(Stored data entries)

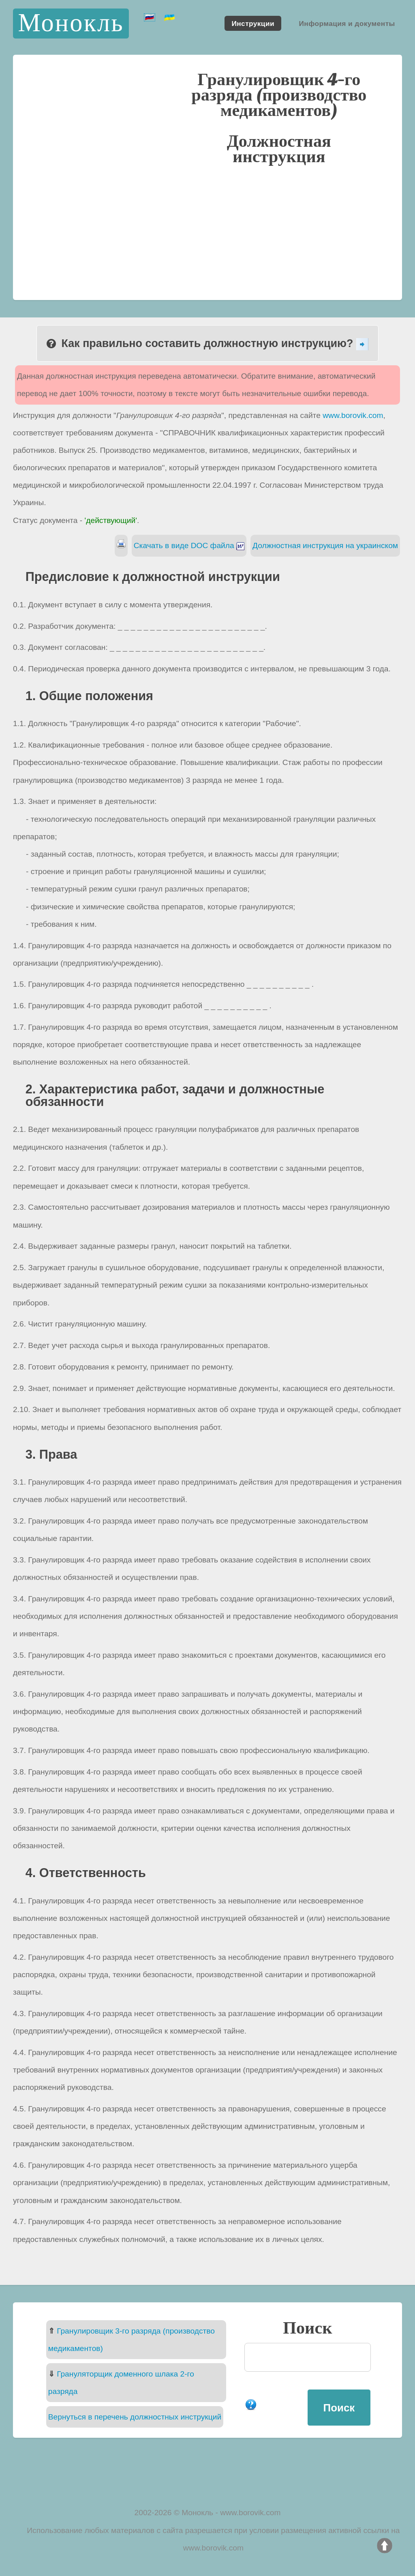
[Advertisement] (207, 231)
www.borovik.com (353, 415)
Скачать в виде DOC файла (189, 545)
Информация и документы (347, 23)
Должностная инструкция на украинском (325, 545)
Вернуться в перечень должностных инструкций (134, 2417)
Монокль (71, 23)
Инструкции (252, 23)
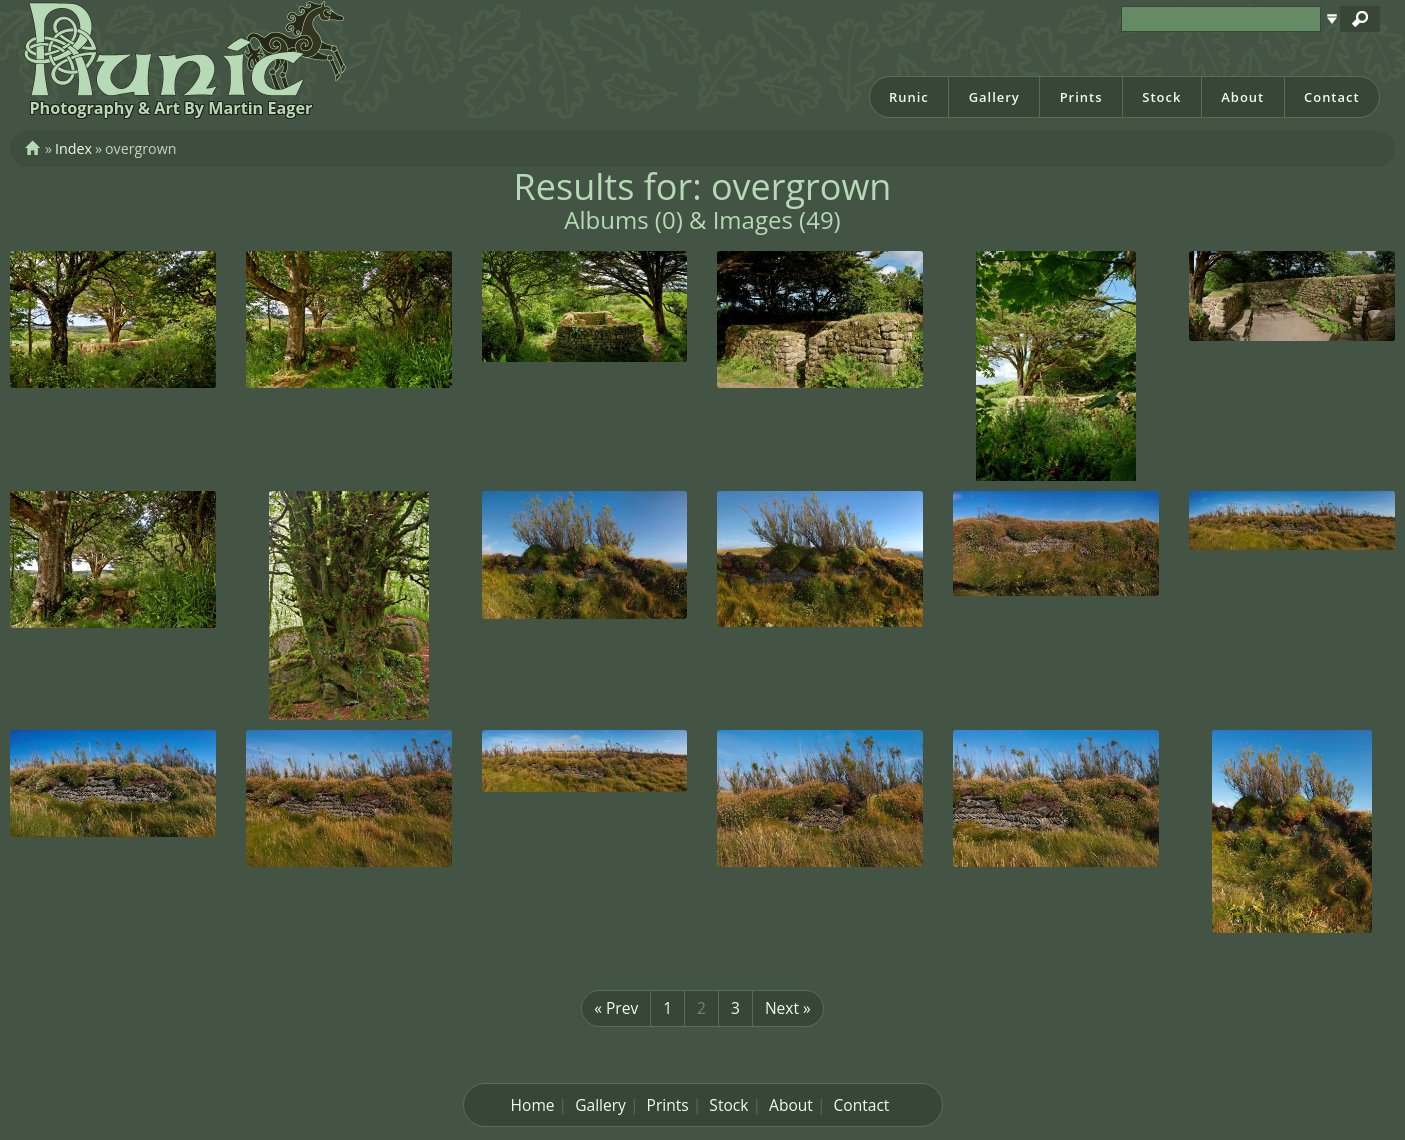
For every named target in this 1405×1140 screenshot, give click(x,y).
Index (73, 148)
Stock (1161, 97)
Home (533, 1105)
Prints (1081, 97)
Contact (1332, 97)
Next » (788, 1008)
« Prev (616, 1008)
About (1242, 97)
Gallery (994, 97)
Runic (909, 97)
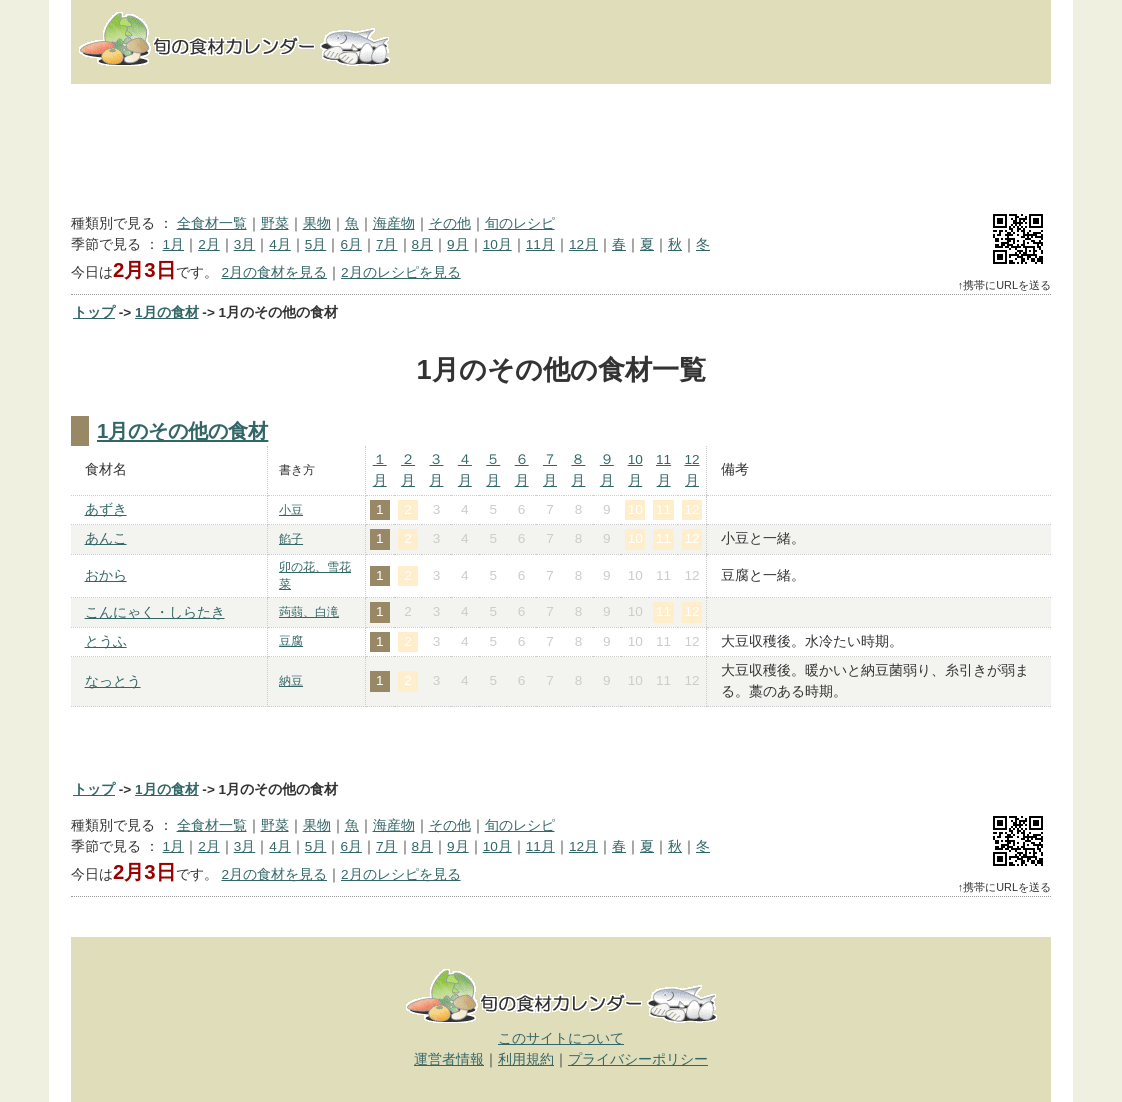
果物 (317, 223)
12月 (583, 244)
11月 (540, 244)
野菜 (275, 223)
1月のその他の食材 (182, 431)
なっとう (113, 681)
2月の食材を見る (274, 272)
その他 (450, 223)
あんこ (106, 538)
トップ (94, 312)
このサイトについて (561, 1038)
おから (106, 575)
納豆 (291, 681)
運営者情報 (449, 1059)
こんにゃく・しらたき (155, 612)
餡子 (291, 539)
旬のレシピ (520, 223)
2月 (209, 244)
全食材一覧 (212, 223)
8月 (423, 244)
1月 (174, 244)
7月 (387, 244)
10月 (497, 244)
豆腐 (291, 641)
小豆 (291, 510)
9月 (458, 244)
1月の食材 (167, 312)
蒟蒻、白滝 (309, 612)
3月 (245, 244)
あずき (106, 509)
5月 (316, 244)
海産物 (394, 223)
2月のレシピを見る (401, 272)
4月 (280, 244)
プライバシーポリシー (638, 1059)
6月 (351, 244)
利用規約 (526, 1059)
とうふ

» Problem requirements: Pictures do not belong in the copy. Reproduce the rest of the data exactly.

» Written solution:
[Advertisement] (207, 231)
www.borovik.com (353, 415)
Скачать в виде DOC файла (189, 545)
Информация и документы (347, 23)
Должностная инструкция на украинском (325, 545)
Вернуться в перечень должностных инструкций (134, 2417)
Монокль (71, 23)
Инструкции (252, 23)
For every named target in this 1405×1140 screenshot, give click(x,y).
Index (73, 148)
Stock (1161, 97)
Home (533, 1105)
Prints (1081, 97)
Contact (1332, 97)
Next » (788, 1008)
« Prev (616, 1008)
About (1242, 97)
Gallery (994, 97)
Runic (909, 97)
果物 (317, 223)
12月 (583, 244)
11月 (540, 244)
野菜 (275, 223)
1月のその他の食材 (182, 431)
なっとう (113, 681)
2月の食材を見る (274, 272)
その他 (450, 223)
あんこ (106, 538)
トップ (94, 312)
このサイトについて (561, 1038)
おから (106, 575)
納豆 (291, 681)
運営者情報 (449, 1059)
こんにゃく・しらたき (155, 612)
餡子 (291, 539)
旬のレシピ (520, 223)
2月 (209, 244)
全食材一覧 (212, 223)
8月 (423, 244)
1月 (174, 244)
7月 (387, 244)
10月 (497, 244)
豆腐 (291, 641)
小豆 (291, 510)
9月 (458, 244)
1月の食材 (167, 312)
蒟蒻、白滝 (309, 612)
3月 (245, 244)
あずき (106, 509)
5月 (316, 244)
海産物 (394, 223)
2月のレシピを見る (401, 272)
4月 (280, 244)
プライバシーポリシー (638, 1059)
6月 (351, 244)
利用規約 (526, 1059)
とうふ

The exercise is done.